Zjawiska te znajdują zastosowanie przy wszystkich systemach odkształcania włosów (czyli układania, ondulacji). Należy wyjaśnić, że opisane zjawiska polegają na przekształcaniu keratyny alfa w keratynę beta, które ma miejsce przy naciąganiu włosów. Ponowny powrót beta do pierwotnej formy alfa - pod wpływem biologicznej "pamięci" - oznacza powrót do pierwotnej długości. I pomyśleć, że układanie włosów znane było o parę tysiącleci wcześniej niż ich budowa!

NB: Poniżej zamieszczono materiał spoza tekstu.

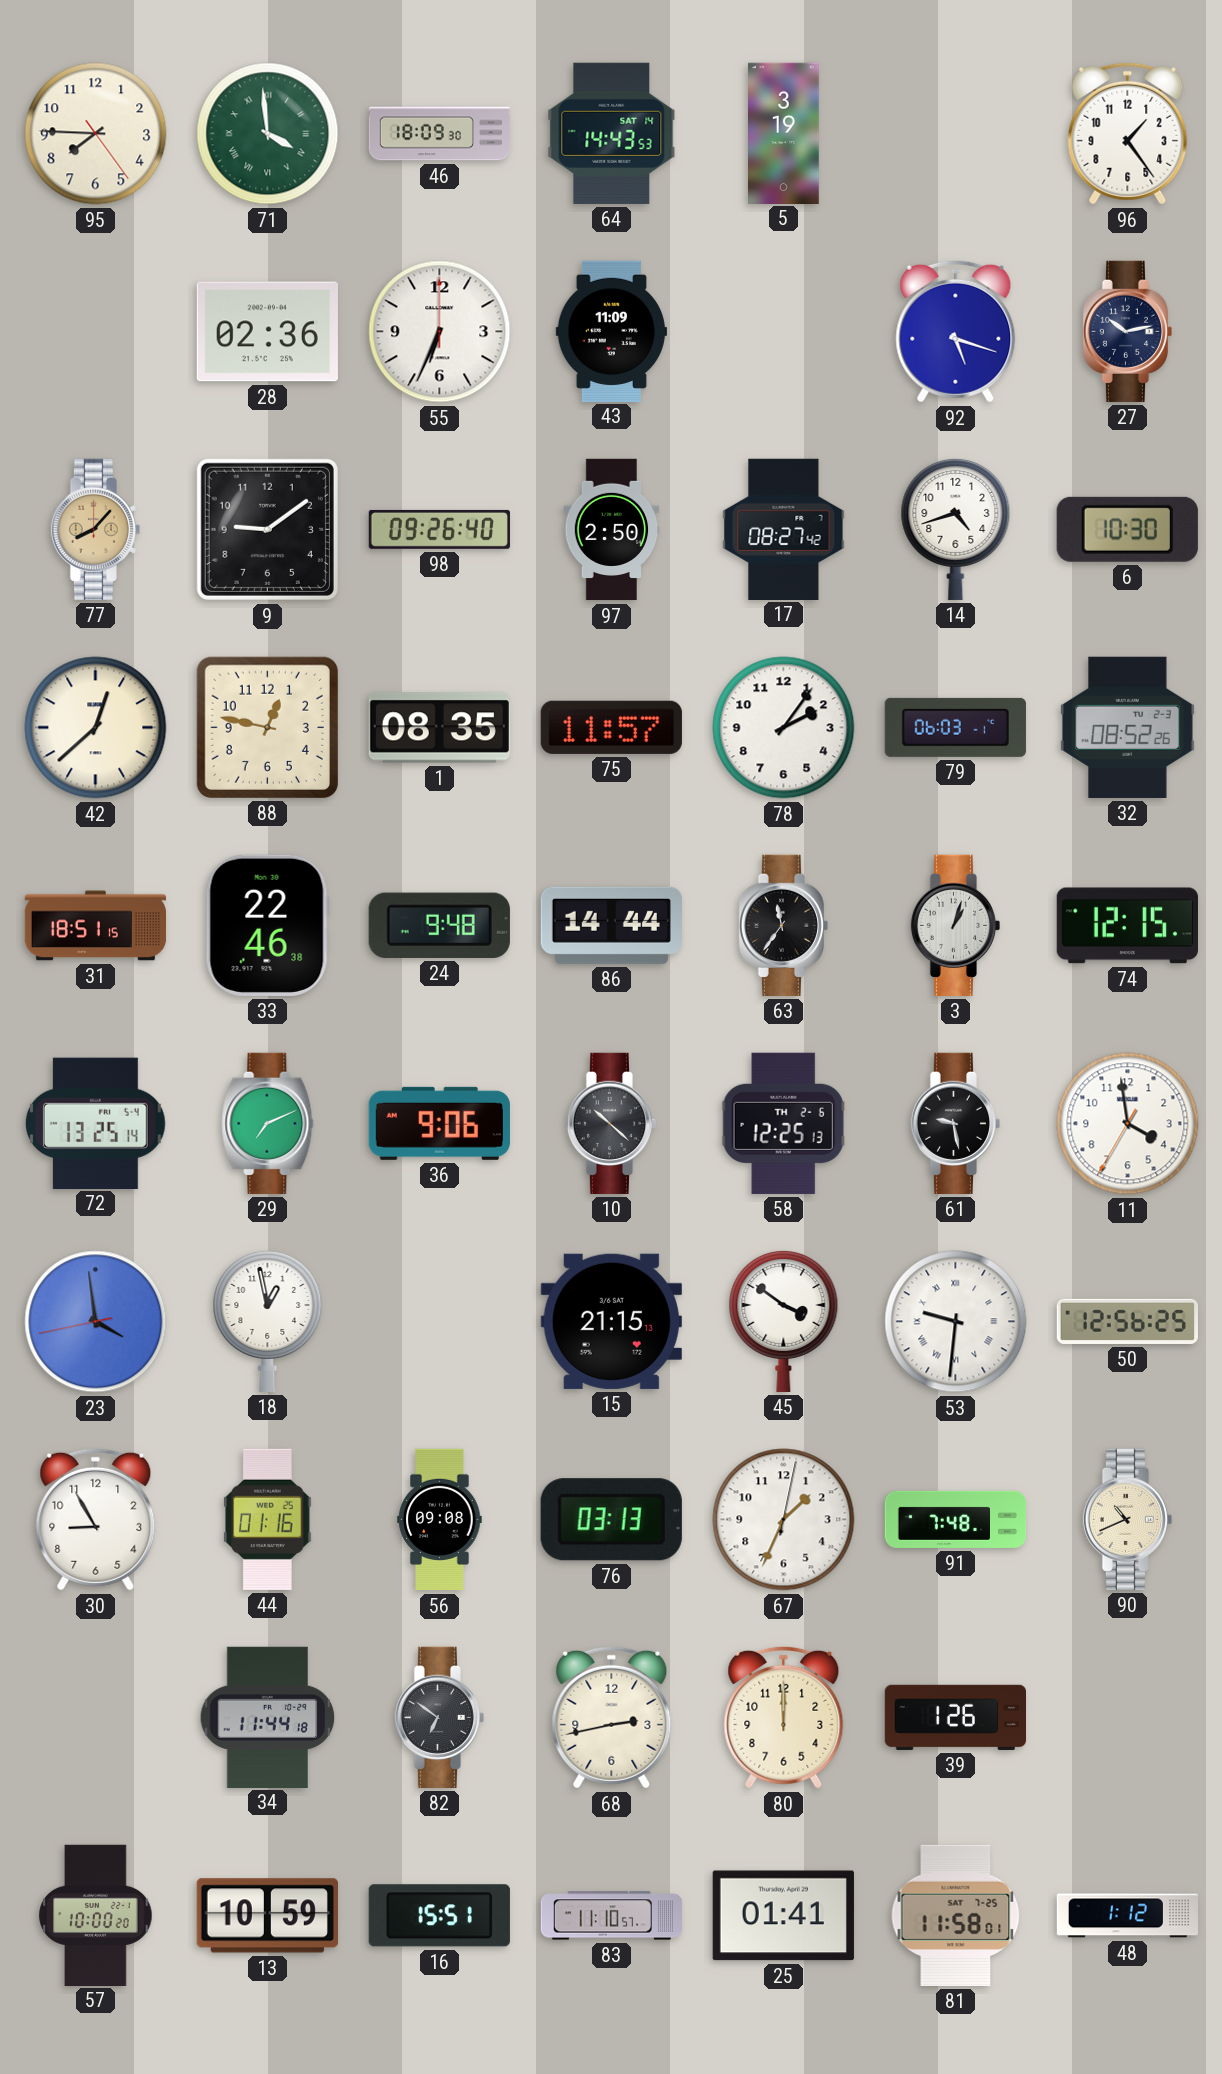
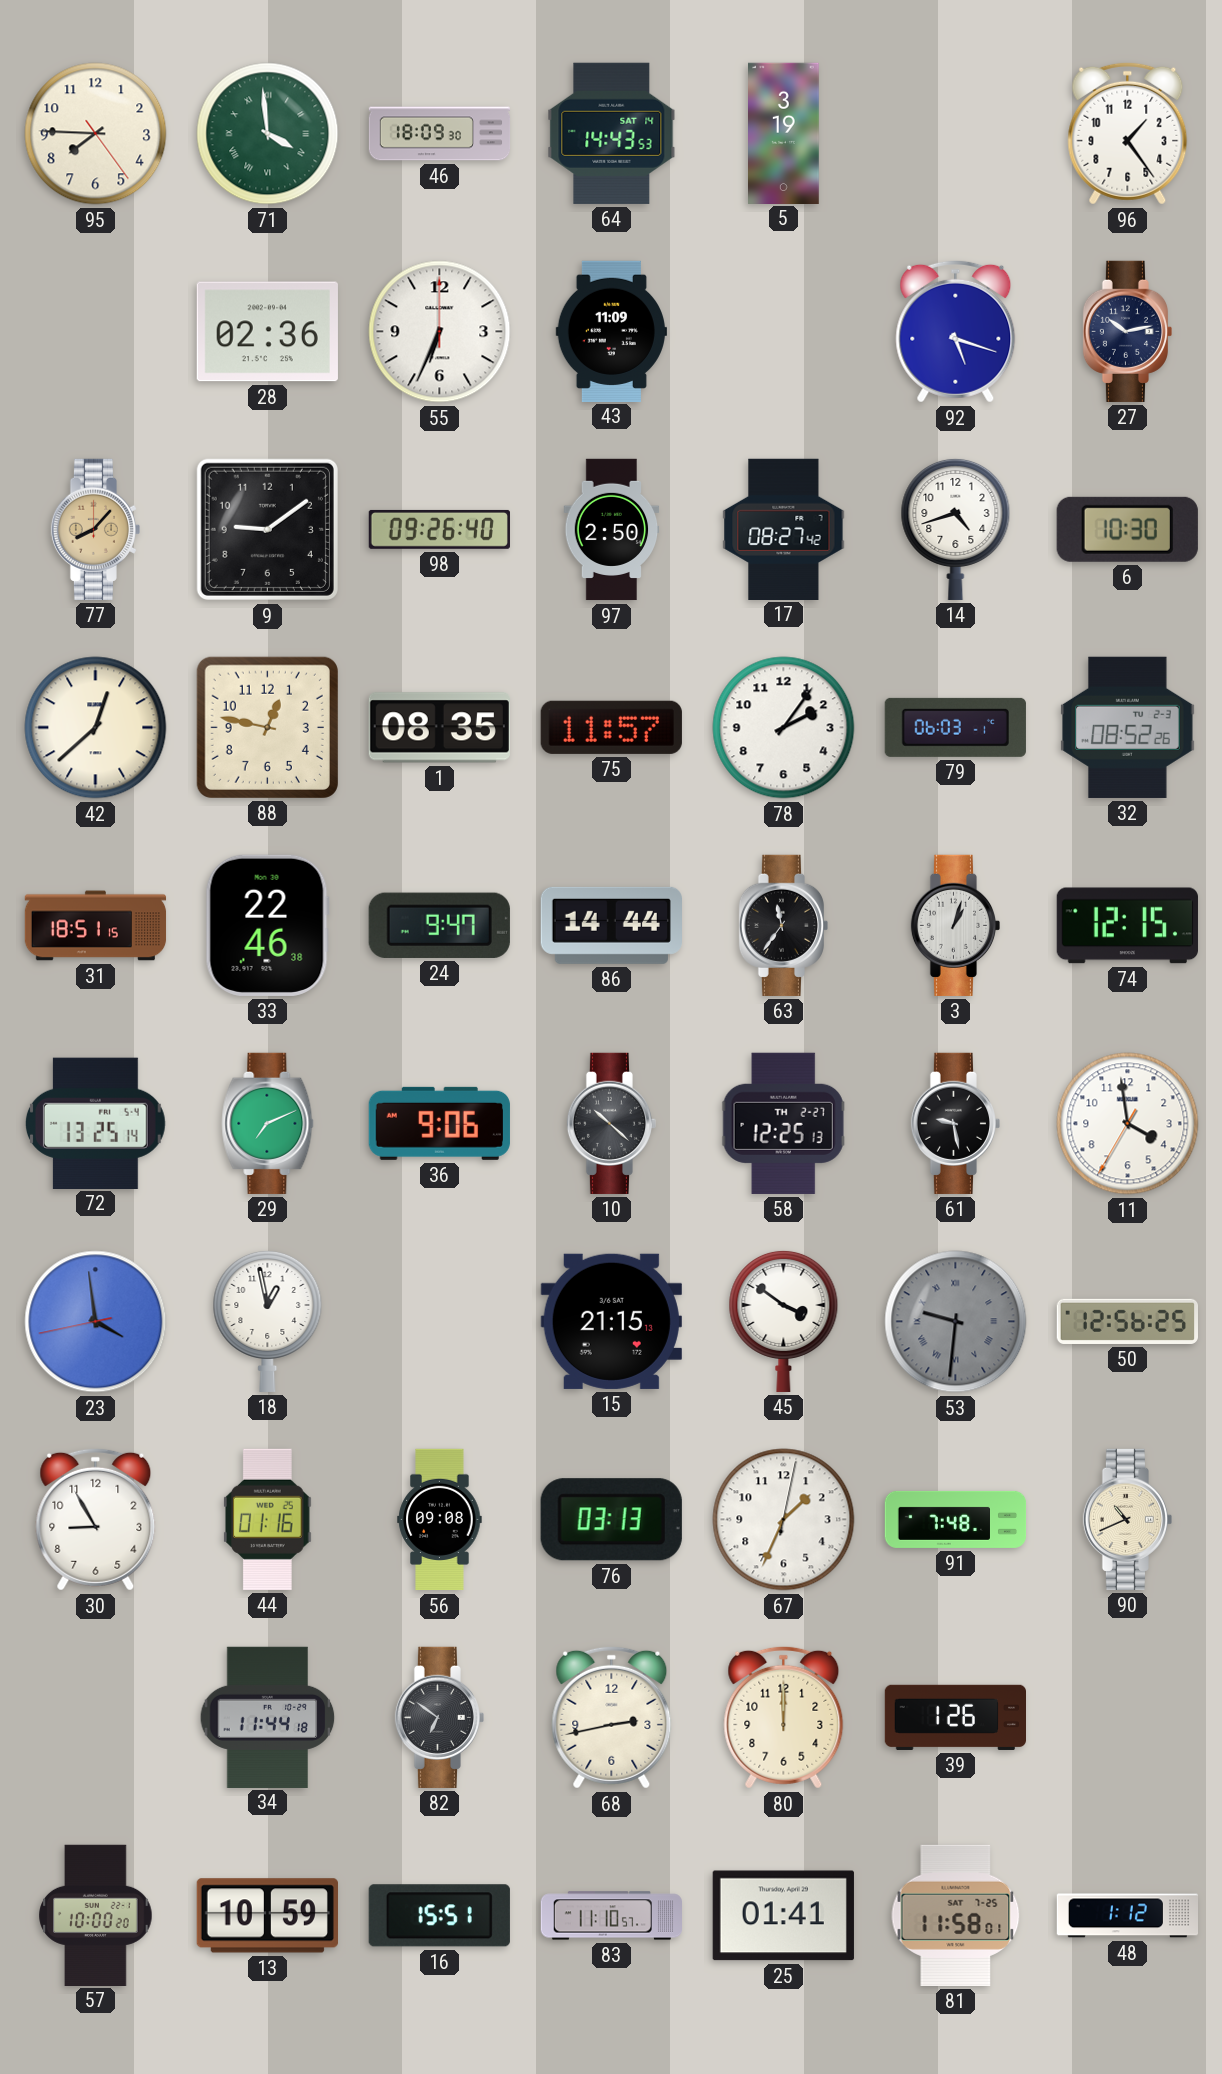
24: 9:48 -> 9:47
58 date: TH 2-6 -> TH 2-27
53 dial: white -> grey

Bardzo ważne jest poznanie zachowania się włosów względem wody i pary wodnej. Na wstępie należy zauważyć, że powierzchnia włosów o przeciętnej gęstości, o przeciętnej grubości (ok. 80 mikronów średnicy) i o przeciętnej długości 20 cm - wynosi 6 m2. Biorąc pod uwagę wielkość tej powierzchni oraz tłustawą jej powłoczkę (łój), łatwo zrozumieć, że włosy nie tak łatwo jest zmoczyć czystą wodą, bez mydła i bez dodatków wpływających na napięcie powierzchniowe. Niemniej higroskopijność włosów jest tak znaczna, że włos może być używany jako miernik wilgotności powietrza (w higroskopach włosowych); zawartość wody we włosie może bowiem oscylować od ułamka procenta do 25%. Nie wchodząc w szczegóły fizykochemiczne, można jednak domyślić się, jakie problemy nasuwa to zjawisko w praktyce układania (ondulacji) włosów. Rozumie się, że włosy chłoną nie tylko parę wodną, lecz również wodę, jeśli tylko kontaktują z nią dostatecznie długo, i to nawet do 40% ciężaru, co powoduje ich pęcznienie. Średnica włosa po wchłonięciu wody może powiększyć się o 1/5.